Before getting into the FCE exam task, say that you are going to listen to a boy named Duncan who is talking about his experience studying puffins. Listen to the recording all the way through and discuss the answers to the following questions.
- Where did Duncan study puffins? (Iceland)
- Are puffins flightless birds? (No)
- Why do volunteers need to rescue young puffins? (Because they confuse the city lights with the stars and end up in towns instead of the sea)
Look at the typical FCE Listening Part 2 task. Before playing the recording again and completing the exercise, give students a hint on approaching it with the highest success rate. Say that before they listen to the recording in the exam, they will always get 45 seconds to look at the text. At this time, it’s good to underline any keywords and think about the synonyms that may appear in the recording.
Show a list of synonyms and match them with the words from the text that best fit them, for example, change direction = alter direction.
Instead of playing the whole listening, provide students with another piece of advice – be careful with the distractors! Show the first two sentences and three possible answers. Listen to the recording (0:00 – 0:51) and decide which of the answers is correct and why. Explain why the other two answers are incorrect. At the end of the teacher’s notes, you can find a transcript, so if this exercise turns out to be too challenging, you can always listen to the recording while reading the transcript.

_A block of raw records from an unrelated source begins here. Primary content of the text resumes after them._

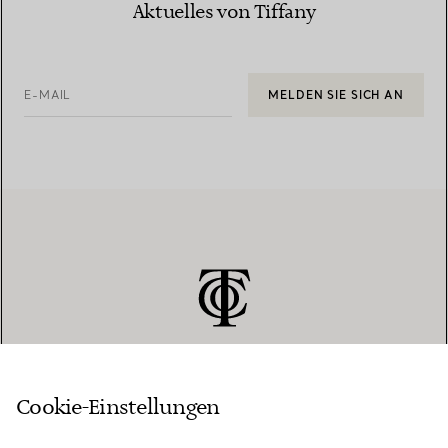
Aktuelles von Tiffany
E-MAIL
MELDEN SIE SICH AN
Cookie-Einstellungen
KUNDENSERVICE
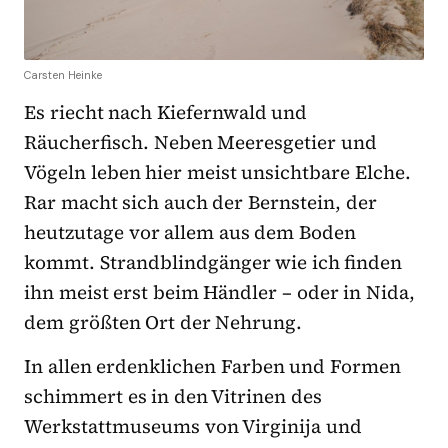
Carsten Heinke
Es riecht nach Kiefernwald und
Räucherfisch. Neben Meeresgetier und
Vögeln leben hier meist unsichtbare Elche.
Rar macht sich auch der Bernstein, der
heutzutage vor allem aus dem Boden
kommt. Strandblindgänger wie ich finden
ihn meist erst beim Händler – oder in Nida,
dem größten Ort der Nehrung.
In allen erdenklichen Farben und Formen
schimmert es in den Vitrinen des
Werkstattmuseums von Virginija und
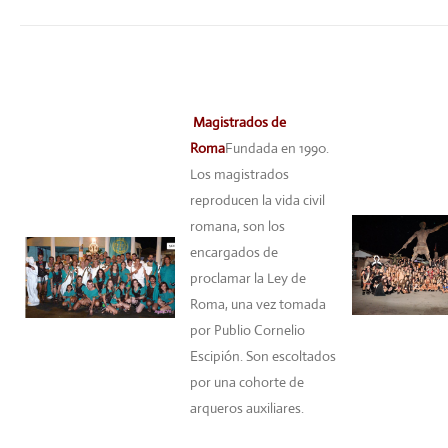
Magistrados de
Roma
Fundada en 1990.
Los magistrados
reproducen la vida civil
romana, son los
encargados de
proclamar la Ley de
Roma, una vez tomada
por Publio Cornelio
Escipión. Son escoltados
por una cohorte de
arqueros auxiliares.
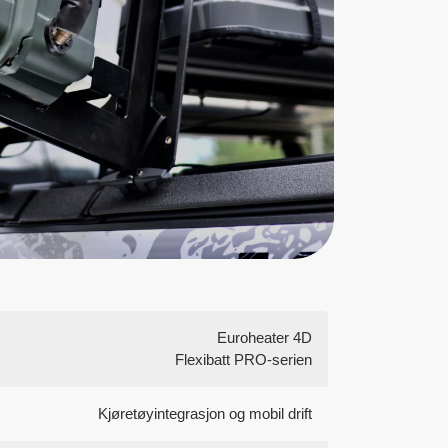
Euroheater 4D
Flexibatt PRO-serien
Kjøretøyintegrasjon og mobil drift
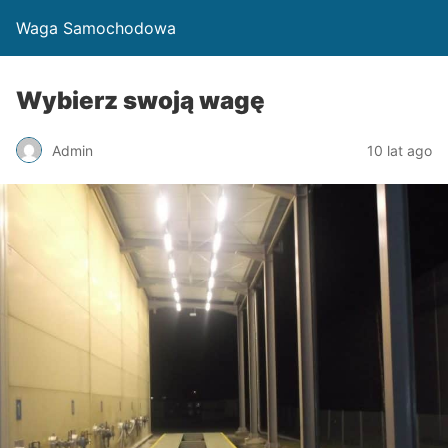
Waga Samochodowa
Wybierz swoją wagę
Admin
10 lat ago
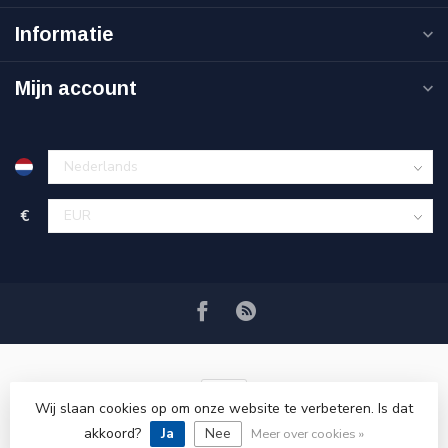
Informatie
Mijn account
€
Wij slaan cookies op om onze website te verbeteren. Is dat
akkoord?
Ja
Nee
© Copyright 2026 VRSPLUS
Meer over cookies »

Now it’s time to play the rest of the recording. Students write down the answers, keeping in mind that they need to write between one to three words. Check and discuss the answers. If needed, go over the transcript.
Finish this class on puffins by talking about any new puffin facts that your students learnt about and found interesting. Ask students to think about animals that are unique to their countries or regions. Are there any animals that they would like to see in their natural habitat? Proceed with speaking feedback and short error correction.